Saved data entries
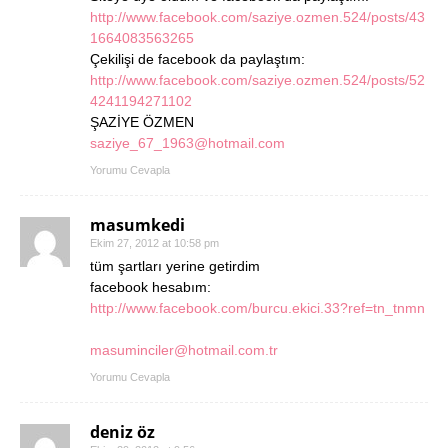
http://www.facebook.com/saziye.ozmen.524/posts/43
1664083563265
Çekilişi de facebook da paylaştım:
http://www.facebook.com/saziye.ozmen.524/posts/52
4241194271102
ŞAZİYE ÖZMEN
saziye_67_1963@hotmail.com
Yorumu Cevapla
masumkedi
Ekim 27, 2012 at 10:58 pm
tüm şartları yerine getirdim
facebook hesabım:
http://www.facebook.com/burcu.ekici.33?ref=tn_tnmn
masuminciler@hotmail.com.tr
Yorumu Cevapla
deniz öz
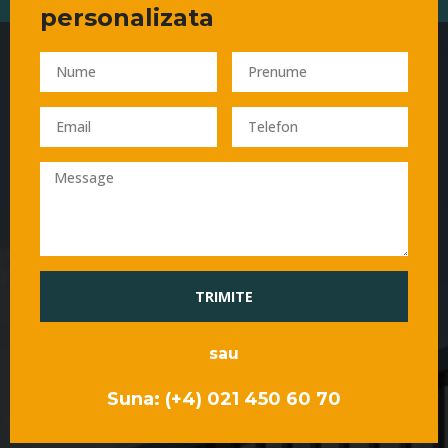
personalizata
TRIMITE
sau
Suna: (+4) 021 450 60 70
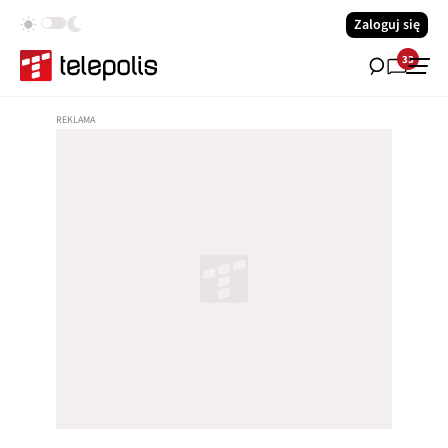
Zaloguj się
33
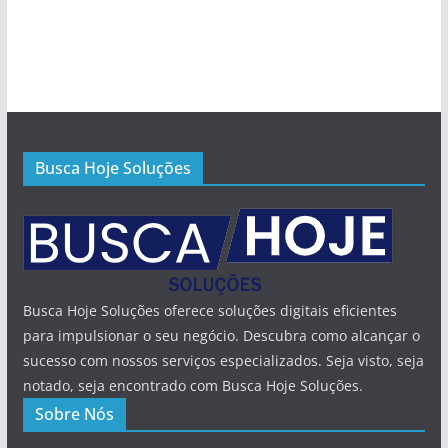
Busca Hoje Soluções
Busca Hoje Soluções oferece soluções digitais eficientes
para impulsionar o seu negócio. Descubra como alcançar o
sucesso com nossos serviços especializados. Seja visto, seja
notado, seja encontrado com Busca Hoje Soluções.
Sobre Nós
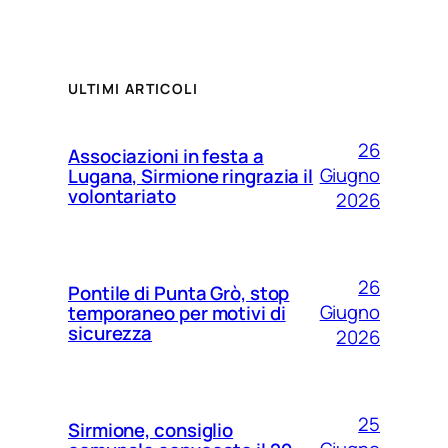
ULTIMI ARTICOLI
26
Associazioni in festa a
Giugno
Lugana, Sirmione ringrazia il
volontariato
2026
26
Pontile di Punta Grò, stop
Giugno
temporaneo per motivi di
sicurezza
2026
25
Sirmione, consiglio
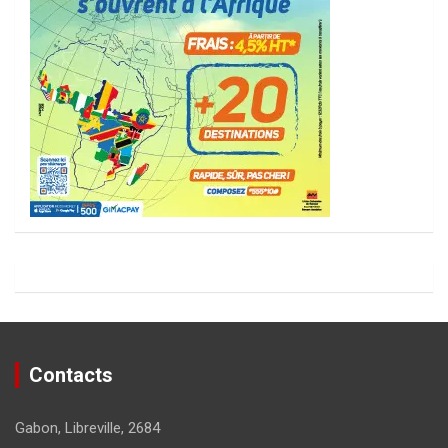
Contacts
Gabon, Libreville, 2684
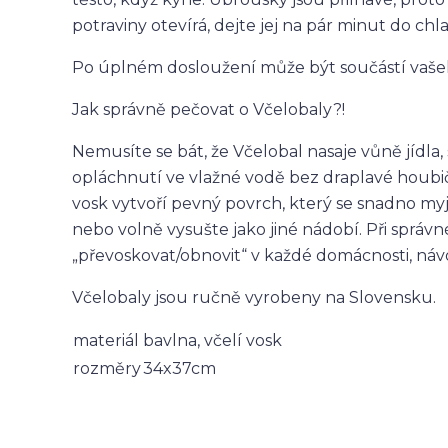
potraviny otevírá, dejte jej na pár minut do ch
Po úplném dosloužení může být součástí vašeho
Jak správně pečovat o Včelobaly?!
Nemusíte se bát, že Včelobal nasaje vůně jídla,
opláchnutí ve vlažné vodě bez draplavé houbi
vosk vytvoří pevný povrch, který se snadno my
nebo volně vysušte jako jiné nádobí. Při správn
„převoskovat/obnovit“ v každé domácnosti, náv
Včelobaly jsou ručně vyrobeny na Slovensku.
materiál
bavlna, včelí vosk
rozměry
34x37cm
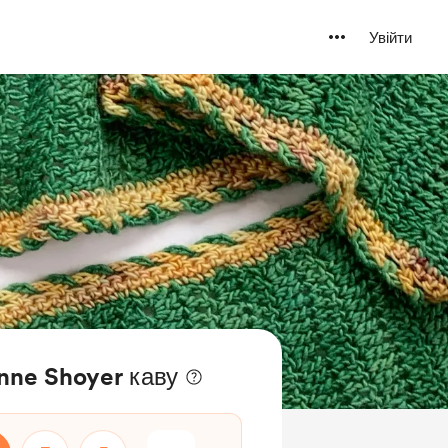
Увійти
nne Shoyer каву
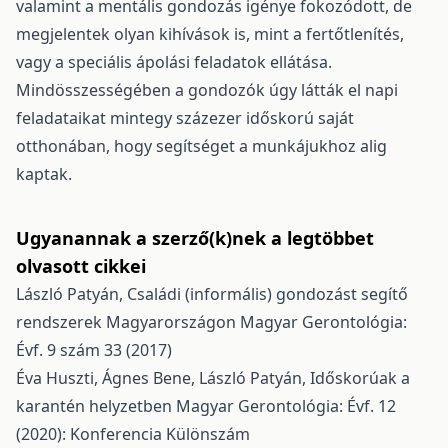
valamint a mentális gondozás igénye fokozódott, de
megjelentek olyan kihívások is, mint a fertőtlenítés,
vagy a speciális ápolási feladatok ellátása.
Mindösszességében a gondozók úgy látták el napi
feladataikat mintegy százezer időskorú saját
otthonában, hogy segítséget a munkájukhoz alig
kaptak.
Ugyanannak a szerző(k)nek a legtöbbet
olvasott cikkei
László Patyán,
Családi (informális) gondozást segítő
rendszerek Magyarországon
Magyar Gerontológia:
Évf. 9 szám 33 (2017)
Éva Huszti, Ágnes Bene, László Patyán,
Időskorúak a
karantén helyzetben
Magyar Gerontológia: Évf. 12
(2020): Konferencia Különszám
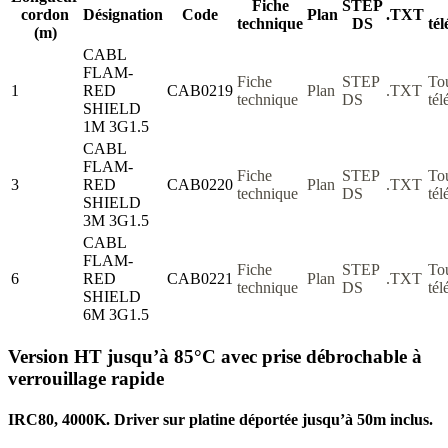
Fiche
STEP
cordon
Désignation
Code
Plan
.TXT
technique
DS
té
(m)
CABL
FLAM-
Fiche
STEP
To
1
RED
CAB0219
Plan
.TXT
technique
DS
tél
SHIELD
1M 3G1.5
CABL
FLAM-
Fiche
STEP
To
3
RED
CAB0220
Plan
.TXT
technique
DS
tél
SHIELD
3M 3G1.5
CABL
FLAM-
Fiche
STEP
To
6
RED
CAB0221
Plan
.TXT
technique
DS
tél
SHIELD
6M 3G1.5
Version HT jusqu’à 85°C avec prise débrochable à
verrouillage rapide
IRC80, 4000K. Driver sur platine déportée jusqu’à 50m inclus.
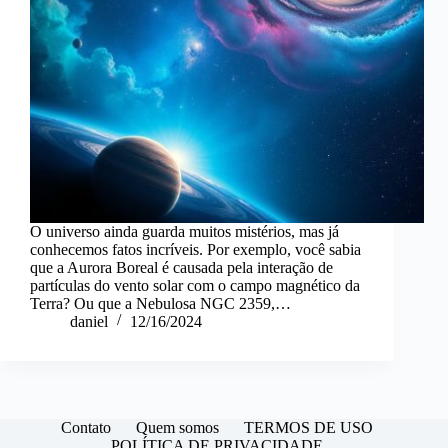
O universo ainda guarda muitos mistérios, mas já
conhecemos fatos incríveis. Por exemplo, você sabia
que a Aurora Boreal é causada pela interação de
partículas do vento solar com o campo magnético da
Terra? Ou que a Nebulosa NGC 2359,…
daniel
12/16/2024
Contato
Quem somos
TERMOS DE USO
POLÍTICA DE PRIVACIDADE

### PROBLEM DESCRIPTION
Every record must be returned exactly. Leave its pictures out.

### EXERCISE ANSWER
http://www.facebook.com/saziye.ozmen.524/posts/43
1664083563265
Çekilişi de facebook da paylaştım:
http://www.facebook.com/saziye.ozmen.524/posts/52
4241194271102
ŞAZİYE ÖZMEN
saziye_67_1963@hotmail.com
Yorumu Cevapla
masumkedi
Ekim 27, 2012 at 10:58 pm
tüm şartları yerine getirdim
facebook hesabım:
http://www.facebook.com/burcu.ekici.33?ref=tn_tnmn
masuminciler@hotmail.com.tr
Yorumu Cevapla
deniz öz
personalizata
TRIMITE
sau
Suna: (+4) 021 450 60 70
Zaloguj się
33
Busca Hoje Soluções
Busca Hoje Soluções oferece soluções digitais eficientes
para impulsionar o seu negócio. Descubra como alcançar o
sucesso com nossos serviços especializados. Seja visto, seja
notado, seja encontrado com Busca Hoje Soluções.
Sobre Nós
ULTIMI ARTICOLI
26
Associazioni in festa a
Giugno
Lugana, Sirmione ringrazia il
volontariato
2026
26
Pontile di Punta Grò, stop
Giugno
temporaneo per motivi di
sicurezza
2026
25
Sirmione, consiglio
Contacts
Gabon, Libreville, 2684
potraviny otevírá, dejte jej na pár minut do ch
Po úplném dosloužení může být součástí vašeho
Jak správně pečovat o Včelobaly?!
Nemusíte se bát, že Včelobal nasaje vůně jídla,
opláchnutí ve vlažné vodě bez draplavé houbi
vosk vytvoří pevný povrch, který se snadno my
nebo volně vysušte jako jiné nádobí. Při správn
„převoskovat/obnovit“ v každé domácnosti, náv
Včelobaly jsou ručně vyrobeny na Slovensku.
materiál
bavlna, včelí vosk
rozměry
34x37cm
Увійти
nne Shoyer каву
valamint a mentális gondozás igénye fokozódott, de
megjelentek olyan kihívások is, mint a fertőtlenítés,
vagy a speciális ápolási feladatok ellátása.
Mindösszességében a gondozók úgy látták el napi
feladataikat mintegy százezer időskorú saját
otthonában, hogy segítséget a munkájukhoz alig
kaptak.
Ugyanannak a szerző(k)nek a legtöbbet
olvasott cikkei
László Patyán,
Családi (informális) gondozást segítő
rendszerek Magyarországon
Magyar Gerontológia:
Évf. 9 szám 33 (2017)
Éva Huszti, Ágnes Bene, László Patyán,
Időskorúak a
karantén helyzetben
Magyar Gerontológia: Évf. 12
(2020): Konferencia Különszám
Fiche
STEP
cordon
Désignation
Code
Plan
.TXT
technique
DS
té
(m)
CABL
FLAM-
Fiche
STEP
To
1
RED
CAB0219
Plan
.TXT
technique
DS
tél
SHIELD
1M 3G1.5
CABL
FLAM-
Fiche
STEP
To
3
RED
CAB0220
Plan
.TXT
technique
DS
tél
SHIELD
3M 3G1.5
CABL
FLAM-
Fiche
STEP
To
6
RED
CAB0221
Plan
.TXT
technique
DS
tél
SHIELD
6M 3G1.5
Version HT jusqu’à 85°C avec prise débrochable à
verrouillage rapide
IRC80, 4000K. Driver sur platine déportée jusqu’à 50m inclus.
O universo ainda guarda muitos mistérios, mas já
conhecemos fatos incríveis. Por exemplo, você sabia
que a Aurora Boreal é causada pela interação de
partículas do vento solar com o campo magnético da
Terra? Ou que a Nebulosa NGC 2359,…
daniel
12/16/2024
Contato
Quem somos
TERMOS DE USO
POLÍTICA DE PRIVACIDADE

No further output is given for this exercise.